The biggest focus of my last five years of blogging about the Patriots has been Bill Belichick’s chance to rebuild his defense from scratch and with total authority. While Belichick deserves a great deal of credit for the Patriots defenses that won three Super Bowls, ultimately those defenses were not hand picked by him.
Sure, he took the draftees of the previous regime like Bruschi, McGinest and Milloy, along with a collection of castoffs from other teams like Vrabel, Phifer and Harrison, and put them in positions to succeed, but those years just proved his coaching genius. Those players were not going to play forever, and now Belichick has a chance to prove his scouting and development genius.
It’s rare that a coach has the kind of control and vision that he gets to construct a defense from scratch, but that’s exactly what Belichick began doing in 2008 with the selection of Jerod Mayo.
Thus, one of my most favorite times of year is the draft, especially when Belichick takes defensive players. So you can imagine my excitement after this year’s haul, and in fact it’s taken a few days for it all to actually sink in. It’s safe to say it left me speechless. Until now.
The Patriots struggles with pass defense over the past few seasons are well documented. It’s ironic that on the offensive side of the ball they were one of the teams leading the charge for the new pass-dominated NFL, but on the defensive side of the ball they’ve been continually lit up through the air.

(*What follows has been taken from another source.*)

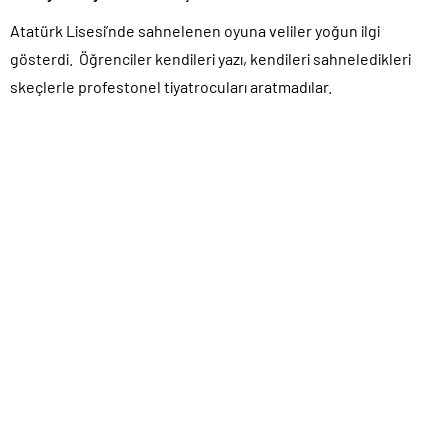
Atatürk Lisesi’nde sahnelenen oyuna veliler yoğun ilgi
gösterdi. Öğrenciler kendileri yazı, kendileri sahneledikleri
skeçlerle profestonel tiyatrocuları aratmadılar.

I’ve often joked that I can’t imagine what it has looked like when Tom Brady went up against the Pats defense in practice, but quite frankly it was frustrating. Belichick knows football evolution, and usually he’s ahead of the curve, but on defense they just couldn’t seem to solve the problems that have haunted them for the last two seasons.

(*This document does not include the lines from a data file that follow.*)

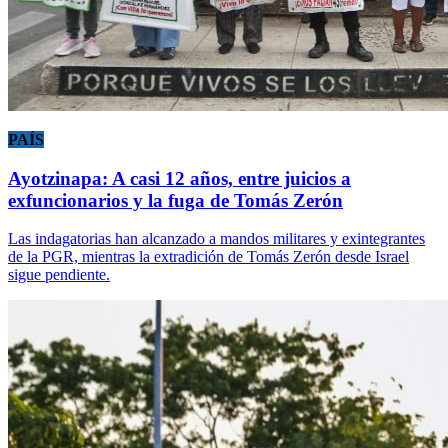
PAÍS
Ayotzinapa: A casi 12 años, entre juicios a
exfuncionarios y la fuga de Tomás Zerón
Las indagatorias han alcanzado a mandos militares y exintegrantes
de la PGR, mientras la extradición de Tomás Zerón desde Israel
sigue pendiente.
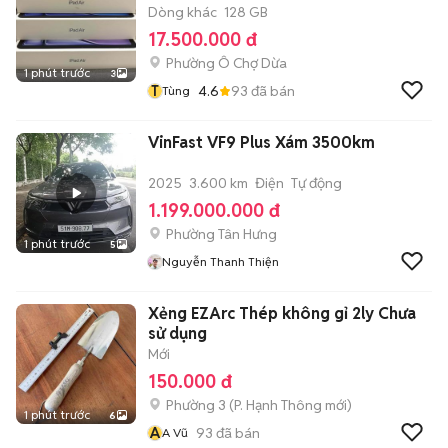
Dòng khác
128 GB
17.500.000 đ
Phường Ô Chợ Dừa
1 phút trước
3
T
4.6
93
đã bán
Tùng
VinFast VF9 Plus Xám 3500km
2025
3.600 km
Điện
Tự động
1.199.000.000 đ
Phường Tân Hưng
1 phút trước
5
Nguyễn Thanh Thiện
Xẻng EZArc Thép không gỉ 2ly Chưa
sử dụng
Mới
150.000 đ
Phường 3
(
P. Hạnh Thông
mới)
1 phút trước
6
A
93
đã bán
A Vũ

We can talk about how they still won a lot of games and didn’t allow a lot of points despite giving up a lot of yards and third down conversions, but the simple truth is this: The Patriots have not had a dominant defense since the dynasty years. They didn’t have a defense that could take over games. They didn’t have a defense that made quarterbacks uncomfortable. They made some big plays at times, got some key stops at times, but consistently week in and week out they were at best an average defense that needed more talent, specifically more game breakers in their front seven especially.
In that regard the 2012 draft was the one we were all waiting for. At least on paper. The Patriots traded up to take two front seven players and spent three more picks on defensive backs, leaving just a single offensive selection with their last pick.
As we’ve been saying this whole off-season the great 3-4 vs. 4-3 debate is moot. The nickel defense is the new base. If you cannot pressure the quarterback with four rushers in today’s NFL you are going to get torched. If you have trouble stopping the run well…you’ll probably still be able to outscore them so who cares. Pondering the 3-4 vs. 4-3 is like pondering what their goal line defense will look like. It really doesn’t matter.
This Patriots draft could be best summed up as “Defensive Diversity”. Every player they selected specifically for their defense can do a number of things, meaning the days of over-specialization are done. Remember 2010 where there would be whole-sale substitutions on defense whether they were playing pass or run? There will be no more of that.
First and foremost this will be a defense with a number of new players who can get after the passer, but also with enough athleticism to play in space, in zone or man-to-man, or anything else that Belichick wants to do to exploit an offense. It also means that opposing quarterbacks are going to have a lot harder time deciphering pre-snap what the Patriots defensive intentions are.
It’s impossible to predict how everything will flush out in training camp this summer. And even then we’ll still have no idea who will be where on a week to week basis. But there’s reason to be excited that the Pats not only replaced the 20 sacks they lost with Mark Anderson’s departure and Andre Carter’s uncertain future in the short term, but that they have diverse pass rush and coverage solutions lined up for the long term.
The Patriots have gotten off the “one year and done” cycle with pass rushers. They now have quite a few edge players that they can develop and nurture within the system, who also aren’t restricted to being one-trick ponies.
I’ve always had a long term view on the defensive rebuild. While it was somewhat of a surprise to get back to the Super Bowl in 2011, I think the real story to be told is how the major elements are in place for this to be a dominant defense until 2020.
And one day I think we’ll look back and see the 2012 draft as the one that was the final major piece in the second Patriots dynasty defense.